Daily Market Reports | Sep 20 2008

By Greg Peel

Last Friday a particular investor – one with a bit of cash to spare – decided he’d had enough of this silly stock market for the time being and hired a yacht. He sailed off, with no means of connecting himself to the real world bar a radio if he actually needed it. After a week’s respite, and feeling refreshed, he returned this morning. He noted the Dow closed at 11,388, which is 33 points below where it was when he left. Stepping on to the dock his first words were: So nothing happened then?

I was only 25 years old the day I experienced in the market what the grey beards around me told me I would never experience again in my life time.
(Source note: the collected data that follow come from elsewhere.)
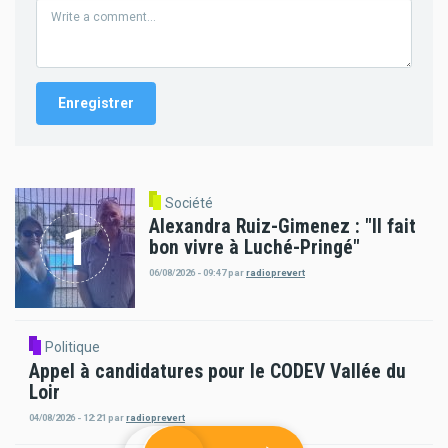
Société
Alexandra Ruiz-Gimenez : "Il fait
bon vivre à Luché-Pringé"
06/08/2026 - 09:47
par
radioprevert
Politique
Appel à candidatures pour le CODEV Vallée du
Loir
04/08/2026 - 12:21
par
radioprevert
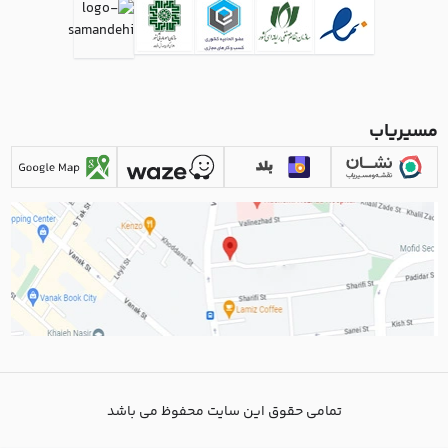
مسیریاب
تمامی حقوق این سایت محفوظ می باشد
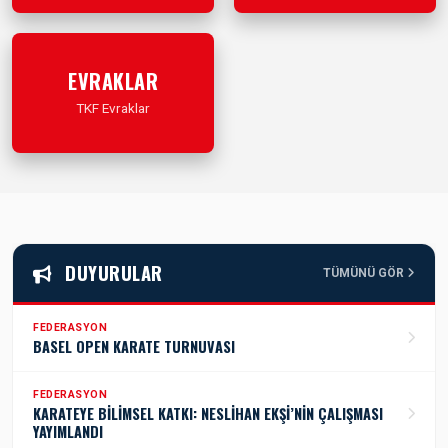
İleri Git
İleri Git
EVRAKLAR
TKF Evraklar
İleri Git
DUYURULAR
TÜMÜNÜ GÖR
FEDERASYON
BASEL OPEN KARATE TURNUVASI
FEDERASYON
KARATEYE BİLİMSEL KATKI: NESLİHAN EKŞİ’NİN ÇALIŞMASI
YAYIMLANDI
As an options market maker in the SPI on the old O’Connell St SFE, the Crash of ’87 was something I was very much affected by. They have been right so far – I have never again experienced a fall of 25% in one day. However, that day, and the days following, now seem like a bit of a giggle. This last week on Wall Street, and on Bridge Street, have been the most extraordinary I have ever known.
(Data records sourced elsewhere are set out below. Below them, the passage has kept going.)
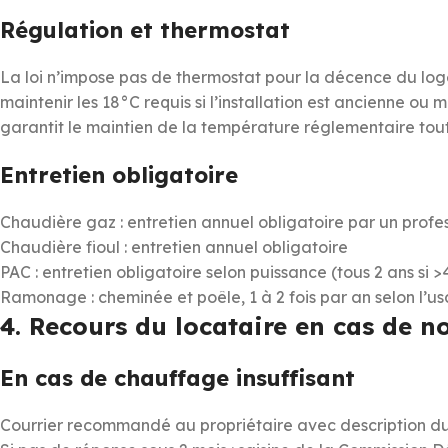
Régulation et thermostat
La loi n’impose pas de thermostat pour la décence du lo
maintenir les 18°C requis si l’installation est ancienne ou
garantit le maintien de la température réglementaire tou
Entretien obligatoire
Chaudière gaz : entretien annuel obligatoire par un profe
Chaudière fioul : entretien annuel obligatoire
PAC : entretien obligatoire selon puissance (tous 2 ans si 
Ramonage : cheminée et poêle, 1 à 2 fois par an selon l’u
4. Recours du locataire en cas de 
En cas de chauffage insuffisant
Courrier recommandé au propriétaire avec description d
But our sailor couldn’t quite understand the fuss. At least until he saw the gold price and asked: Is that big figure a misprint?

This will be a very brief Overnight Report because (a) it’s Saturday morning and this time I really am exhausted, and (b) we are still awaiting news of whatever “plan” is to emerge from this weekend’s get-together at Hank and Ben’s. Whatever that plan may be, you can rest assured Hank and Ben will be happy never to host another weekend barbeque ever again.

I will be writing a special Overnight Report on Monday morning instead, on the assumption that the “plan” will by then be known. In the meantime, all you need to know is that the world appreciates that whatever the “plan” it must be good news for the stock market, that the US authorities have also pledged US$50bn to stabilise the short-term money market (and thus corporate credit spreads), and the SEC has banned short-selling in 800 financial stocks.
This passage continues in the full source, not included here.